• [EXERCISE] Copy the records below character for character.

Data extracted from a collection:
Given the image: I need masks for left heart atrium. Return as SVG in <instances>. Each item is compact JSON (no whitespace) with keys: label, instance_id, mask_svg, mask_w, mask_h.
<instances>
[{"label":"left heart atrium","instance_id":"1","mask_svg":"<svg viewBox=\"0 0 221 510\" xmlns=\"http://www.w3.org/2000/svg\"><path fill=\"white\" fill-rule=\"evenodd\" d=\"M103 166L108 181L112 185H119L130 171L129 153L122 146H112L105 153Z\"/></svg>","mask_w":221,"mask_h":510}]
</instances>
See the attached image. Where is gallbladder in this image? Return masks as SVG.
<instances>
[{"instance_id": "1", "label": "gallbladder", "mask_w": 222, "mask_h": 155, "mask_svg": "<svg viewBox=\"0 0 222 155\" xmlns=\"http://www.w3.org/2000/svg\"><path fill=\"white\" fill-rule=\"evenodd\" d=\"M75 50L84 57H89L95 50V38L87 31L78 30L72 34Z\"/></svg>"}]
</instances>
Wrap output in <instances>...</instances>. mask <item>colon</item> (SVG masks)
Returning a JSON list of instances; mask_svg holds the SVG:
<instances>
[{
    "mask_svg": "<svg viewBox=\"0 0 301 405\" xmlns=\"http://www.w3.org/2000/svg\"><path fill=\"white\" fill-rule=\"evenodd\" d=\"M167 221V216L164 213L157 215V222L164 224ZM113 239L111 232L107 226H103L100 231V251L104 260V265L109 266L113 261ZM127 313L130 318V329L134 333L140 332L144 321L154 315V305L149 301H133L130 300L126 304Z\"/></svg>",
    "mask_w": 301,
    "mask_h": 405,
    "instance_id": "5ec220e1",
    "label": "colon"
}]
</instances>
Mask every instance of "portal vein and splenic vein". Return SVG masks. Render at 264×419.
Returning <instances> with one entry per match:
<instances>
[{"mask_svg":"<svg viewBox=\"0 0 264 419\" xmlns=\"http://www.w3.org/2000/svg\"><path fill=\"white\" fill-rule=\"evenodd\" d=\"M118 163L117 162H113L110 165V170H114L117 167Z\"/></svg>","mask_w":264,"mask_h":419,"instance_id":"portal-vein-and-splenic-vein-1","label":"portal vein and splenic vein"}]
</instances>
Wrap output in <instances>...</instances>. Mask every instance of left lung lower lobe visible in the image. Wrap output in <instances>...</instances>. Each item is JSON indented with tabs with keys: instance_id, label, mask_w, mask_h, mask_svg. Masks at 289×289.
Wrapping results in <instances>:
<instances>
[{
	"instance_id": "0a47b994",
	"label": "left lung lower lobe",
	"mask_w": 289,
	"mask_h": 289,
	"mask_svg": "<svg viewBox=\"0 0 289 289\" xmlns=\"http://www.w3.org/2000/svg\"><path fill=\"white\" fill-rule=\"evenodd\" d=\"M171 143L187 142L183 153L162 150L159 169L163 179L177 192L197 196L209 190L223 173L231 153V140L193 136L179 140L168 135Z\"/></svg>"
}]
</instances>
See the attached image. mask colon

• [OUTPUT FOR THIS EXERCISE]
Given the image: I need masks for left heart atrium. Return as SVG in <instances>. Each item is compact JSON (no whitespace) with keys: label, instance_id, mask_svg, mask_w, mask_h.
<instances>
[{"label":"left heart atrium","instance_id":"1","mask_svg":"<svg viewBox=\"0 0 221 510\" xmlns=\"http://www.w3.org/2000/svg\"><path fill=\"white\" fill-rule=\"evenodd\" d=\"M103 166L108 181L112 185H119L130 171L129 153L122 146H112L105 153Z\"/></svg>","mask_w":221,"mask_h":510}]
</instances>
See the attached image. Where is gallbladder in this image? Return masks as SVG.
<instances>
[{"instance_id": "1", "label": "gallbladder", "mask_w": 222, "mask_h": 155, "mask_svg": "<svg viewBox=\"0 0 222 155\" xmlns=\"http://www.w3.org/2000/svg\"><path fill=\"white\" fill-rule=\"evenodd\" d=\"M75 50L84 57H89L95 50V38L87 31L78 30L72 34Z\"/></svg>"}]
</instances>
Wrap output in <instances>...</instances>. mask <item>colon</item> (SVG masks)
Returning a JSON list of instances; mask_svg holds the SVG:
<instances>
[{
    "mask_svg": "<svg viewBox=\"0 0 301 405\" xmlns=\"http://www.w3.org/2000/svg\"><path fill=\"white\" fill-rule=\"evenodd\" d=\"M167 221V216L164 213L157 215V222L164 224ZM113 239L111 232L107 226H103L100 231V251L104 260V265L109 266L113 261ZM127 313L130 318V329L134 333L140 332L144 321L154 315V305L149 301H133L130 300L126 304Z\"/></svg>",
    "mask_w": 301,
    "mask_h": 405,
    "instance_id": "5ec220e1",
    "label": "colon"
}]
</instances>
Mask every instance of "portal vein and splenic vein". Return SVG masks. Render at 264×419.
Returning <instances> with one entry per match:
<instances>
[{"mask_svg":"<svg viewBox=\"0 0 264 419\" xmlns=\"http://www.w3.org/2000/svg\"><path fill=\"white\" fill-rule=\"evenodd\" d=\"M118 163L117 162H113L110 165V170H114L117 167Z\"/></svg>","mask_w":264,"mask_h":419,"instance_id":"portal-vein-and-splenic-vein-1","label":"portal vein and splenic vein"}]
</instances>
Wrap output in <instances>...</instances>. Mask every instance of left lung lower lobe visible in the image. Wrap output in <instances>...</instances>. Each item is JSON indented with tabs with keys: instance_id, label, mask_w, mask_h, mask_svg. Masks at 289×289.
Wrapping results in <instances>:
<instances>
[{
	"instance_id": "0a47b994",
	"label": "left lung lower lobe",
	"mask_w": 289,
	"mask_h": 289,
	"mask_svg": "<svg viewBox=\"0 0 289 289\" xmlns=\"http://www.w3.org/2000/svg\"><path fill=\"white\" fill-rule=\"evenodd\" d=\"M171 143L187 142L183 153L162 150L159 169L163 179L177 192L197 196L209 190L223 173L231 153V140L193 136L179 140L168 135Z\"/></svg>"
}]
</instances>
See the attached image. mask colon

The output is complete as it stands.